The present study was undertaken to identify the functions of genes expressed in blood
samples from patients with IPH through comprehensive analysis of gene expression using
DNA microarrays. The data were compared with data from healthy individuals to explore the
functions of genes showing increased or decreased expression in patients with IPH. In cluster
analysis, no dominant probe group was shown to differ between patients with IPH and healthy
controls. In functional annotation analysis using the Database for Annotation Visualization
and Integrated Discovery tool, clusters showing dysfunction in patients with IPH involved
gene terms related to the immune system.
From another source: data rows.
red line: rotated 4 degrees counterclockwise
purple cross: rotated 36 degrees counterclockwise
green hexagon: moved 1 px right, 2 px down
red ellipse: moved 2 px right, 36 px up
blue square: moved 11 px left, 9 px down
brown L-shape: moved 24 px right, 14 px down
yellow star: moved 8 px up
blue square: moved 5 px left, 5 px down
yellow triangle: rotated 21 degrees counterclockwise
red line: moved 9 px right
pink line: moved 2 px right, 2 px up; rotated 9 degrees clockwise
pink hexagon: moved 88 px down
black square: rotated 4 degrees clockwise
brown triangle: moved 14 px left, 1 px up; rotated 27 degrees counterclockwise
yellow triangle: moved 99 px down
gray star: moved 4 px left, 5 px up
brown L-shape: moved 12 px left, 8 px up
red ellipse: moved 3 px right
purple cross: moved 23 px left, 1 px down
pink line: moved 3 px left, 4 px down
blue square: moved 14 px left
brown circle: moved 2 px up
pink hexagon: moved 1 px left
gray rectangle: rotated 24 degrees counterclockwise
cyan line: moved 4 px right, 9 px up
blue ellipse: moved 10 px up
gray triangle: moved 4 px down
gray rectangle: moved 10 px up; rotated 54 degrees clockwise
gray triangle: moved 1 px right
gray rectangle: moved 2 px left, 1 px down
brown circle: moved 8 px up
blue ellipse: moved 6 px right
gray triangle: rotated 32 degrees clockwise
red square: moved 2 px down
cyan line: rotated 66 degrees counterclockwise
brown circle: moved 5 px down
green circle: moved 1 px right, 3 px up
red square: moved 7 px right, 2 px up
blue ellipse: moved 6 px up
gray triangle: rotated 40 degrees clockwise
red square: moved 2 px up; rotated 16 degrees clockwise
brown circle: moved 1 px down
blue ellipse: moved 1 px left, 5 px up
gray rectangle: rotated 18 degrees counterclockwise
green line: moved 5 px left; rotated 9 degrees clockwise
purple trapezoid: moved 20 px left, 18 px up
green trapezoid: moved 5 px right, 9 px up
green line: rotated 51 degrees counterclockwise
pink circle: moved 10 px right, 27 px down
Analysis using network-based pathways revealed
decreased expression of adenosine deaminase, ectonucleoside triphosphate
diphosphohydrolase 4, ATP-binding cassette, subfamily C, member 1, transforming growth
factor-β, and prostaglandin E receptor 2; increased expression of cytochrome P450, family 4,
subfamily F, polypeptide 3, and glutathione peroxidase 3; and abnormalities in the immune
system, nucleic acid metabolism, arachidonic acid/leukotriene pathways, and biological
processes. These results suggested that IPH involved compromised function of
immunocompetent cells and that such dysfunction may be associated with abnormalities in
nucleic acid metabolism and arachidonic acid/leukotriene-related synthesis/metabolism.